This repo contains all the R code for C2M2 Kathmandu portal, from KoboCollect to ADS preparation.
/raw
contains data received as-is from Kobo/utils
contains Rscripts shared by other modules/experimental
contains test code, intermediate outputs and so on./core
contains Rscripts for the data pipeline, organized by survey, i.e., scripts encompassing the Kobo ➜ ADS for the workforce and business surveys.
- Base table schema design + generation of data dictionary.
- Data cleaning, and base table preparation in R.
- Export base table to PG database.
- Use PG database as source for further analysis + ADS preparation codes.
- Create PG Dump file for populating APIDB.
Use this space to write down observations.
-
Ran into an issue with RPostgreSQL not installing in linux.
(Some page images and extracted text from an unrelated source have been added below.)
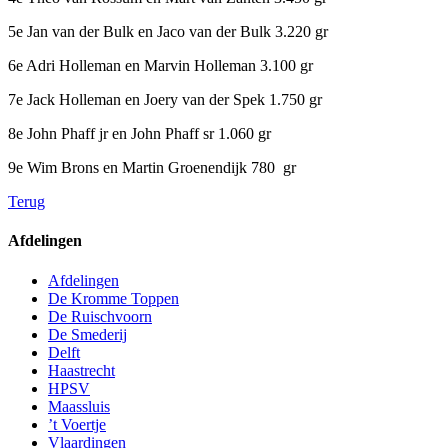
5e Jan van der Bulk en Jaco van der Bulk 3.220 gr
6e Adri Holleman en Marvin Holleman 3.100 gr
7e Jack Holleman en Joery van der Spek 1.750 gr
8e John Phaff jr en John Phaff sr 1.060 gr
9e Wim Brons en Martin Groenendijk 780 gr
Terug
Afdelingen
Afdelingen
De Kromme Toppen
De Ruischvoorn
De Smederij
Delft
Haastrecht
HPSV
Maassluis
’t Voertje
Vlaardingen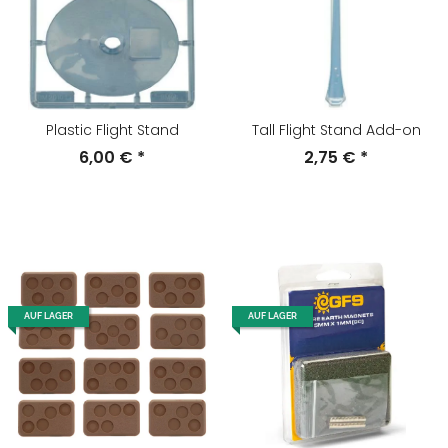
Plastic Flight Stand
Tall Flight Stand Add-on
6,00 €
*
2,75 €
*
AUF LAGER
AUF LAGER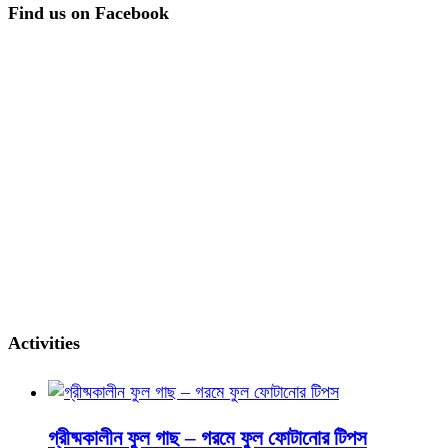
Find us on Facebook
Activities
গ্রীষ্মকালীন ফুল গাছ – গরমে ফুল ফোটানোর টিপস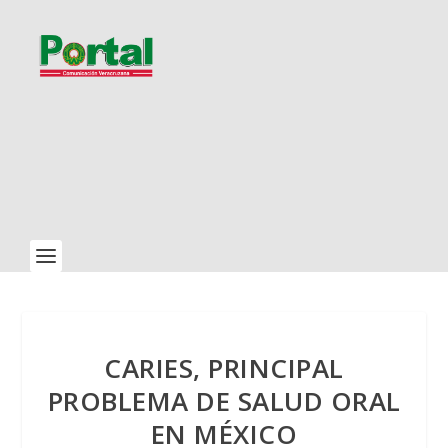
CARIES, PRINCIPAL
PROBLEMA DE SALUD ORAL
EN MÉXICO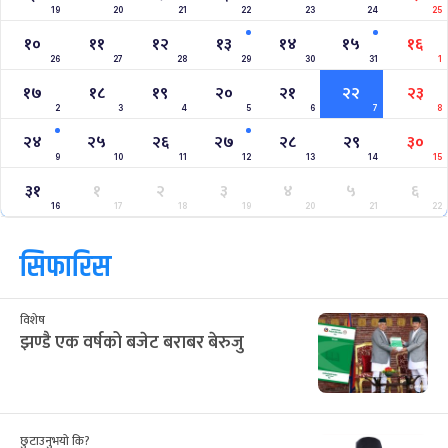
19
20
21
22
23
24
25
१०
११
१२
१३
१४
१५
१६
26
27
28
29
30
31
1
१७
१८
१९
२०
२१
२२
२३
2
3
4
5
6
7
8
२४
२५
२६
२७
२८
२९
३०
9
10
11
12
13
14
15
३१
१
२
३
४
५
६
16
17
18
19
20
21
22
सिफारिस
विशेष
झण्डै एक वर्षको बजेट बराबर बेरुजु
छुटाउनुभयो कि?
Use this command to fix:
sudo apt-get install libpq-dev
-
Exporting PG database steps:
Inside the container:
docker exec -it <CONTAINER_ID> bash
pg_dump -U c2m2 -h localhost c2m2 >> /var/tmp/c2m2_dump.sql
Outside the container:
docker cp <CONTAINER_ID>:/var/tmp/c2m2_dump.sql ./
- Wasn't able to correctly parse UTF-8 files in windows. Issue arose when trying to import labels for survey question choises. I had to switch to RStudio Server in WSL2 (how-to here)
Should we gitignore
raw files?
Maybe its a good idea to do that, but might need to include the original XLSForm, in case someone wants to carry ourt their own deployment.